Of course, the manner in which institutional investors enter a large trade into an ETP depends greatly on how they would prefer to transact. The institutional investor can be long (or short) in an instant by working with a liquidity provider to get a market price. Alternately, they can work directly with an authorized participant, delivering some amount of securities and cash, for a guarantee of net asset value at the close, said David Abner, head of capital markets for WisdomTree Investments, Inc., New York.
When WisdomTree launched its Emerging Markets Local Debt Fund in August 2010, more than $100 million traded on the first day due to a large creation at NAV by an institutional buyer that preferred to participate in the market as opposed to seeding the fund, Mr. Abner said.
“The largest ETF providers now have entire capital markets desks focused on facilitating this process for institutions,” he said.

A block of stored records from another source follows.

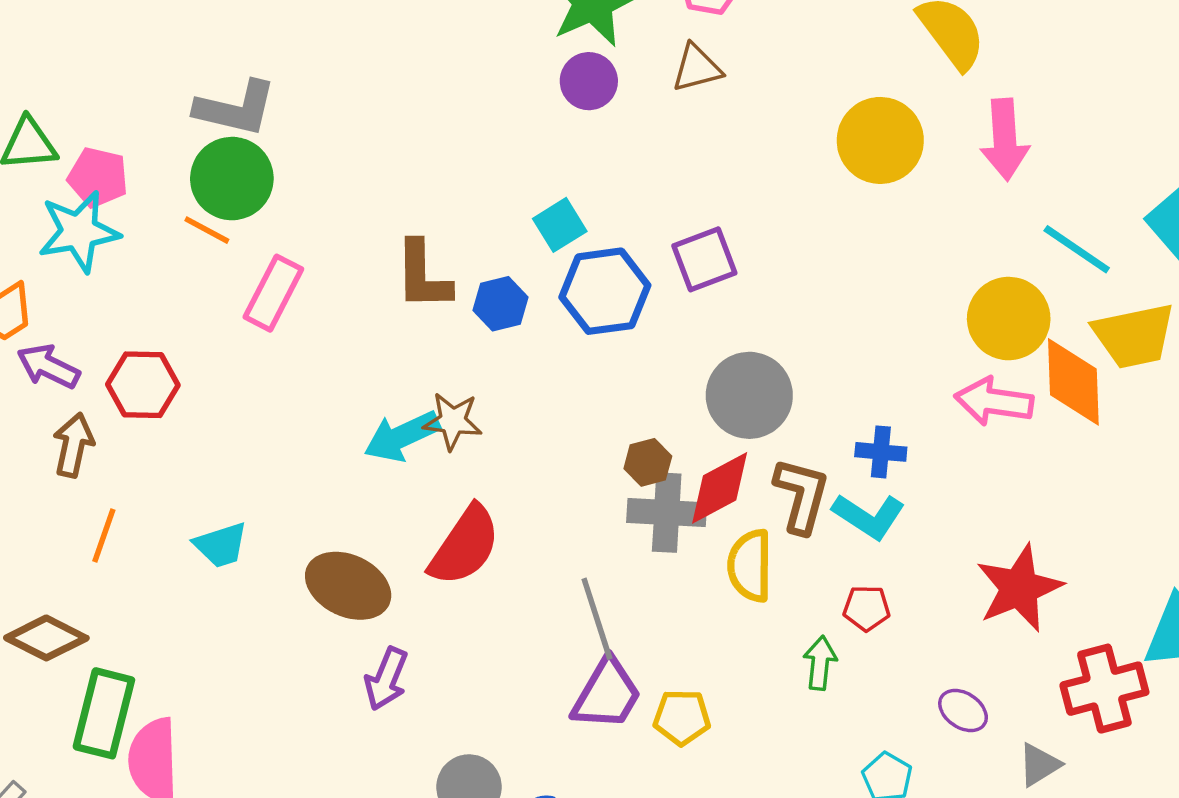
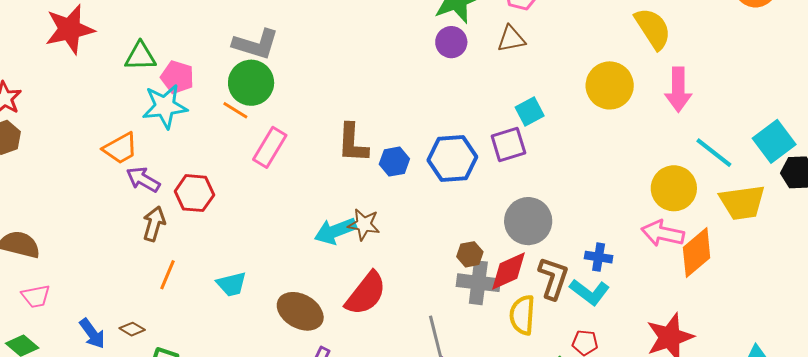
cyan square: (560, 225) -> (530, 112), moved
orange diamond: (1073, 382) -> (697, 253), moved, turned 48
brown diamond: (46, 638) -> (132, 329), size x0.6

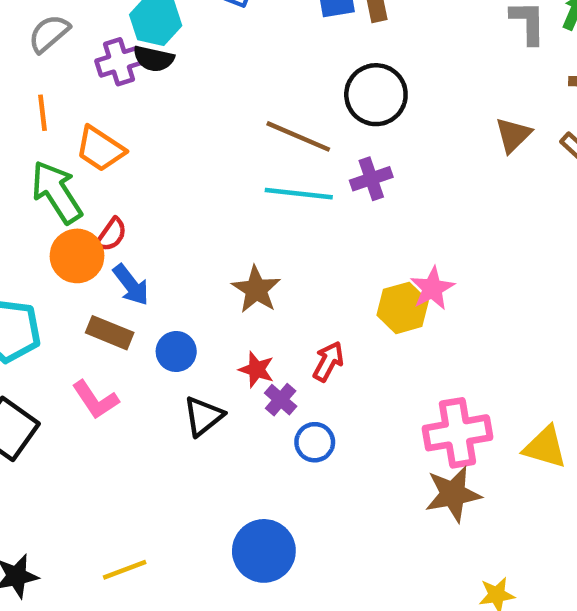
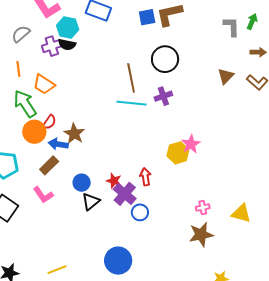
brown line: (298, 136) -> (131, 78), turned 56
blue arrow: (131, 285) -> (58, 144), turned 138
brown star: (256, 289) -> (74, 134), moved
brown rectangle: (110, 333) -> (49, 165), turned -66
blue circle: (176, 352) -> (82, 183), moved
red arrow: (328, 361) -> (145, 177), turned -36
purple cross: (281, 400) -> (125, 194), size x1.6
pink cross: (457, 433) -> (203, 208), size x0.5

This has been most telling in the increasing use of bond ETFs by large institutions. For example, the notional creation size for iShares' seven flagship bond ETFs has increased to $60 million to $80 million in the past two years from $40 million to $50 million in the prior four years, according to data analyzed by iShares for Pensions & Investments.
Investors looking to the primary market for ETFs, however, need to consider settlement times and related fees for wholesale creations and redemptions.
“Both the institutional custodian and the ETF sponsor custodian will need to be cognizant that the securities and any cash buffer required for the institution to create shares in an ETF will be exchanged for corresponding value in ETF shares,” said Brian Reilly, vice president for ETF sales at Brown Brothers Harriman & Co. in Boston.
Mr. Reilly added that the institution requesting the creation (or contributing securities in kind) needs to be aware of any cash component and whether the authorized participant creating the shares plans to pass on any related fees and transaction costs related to the ETF share creation.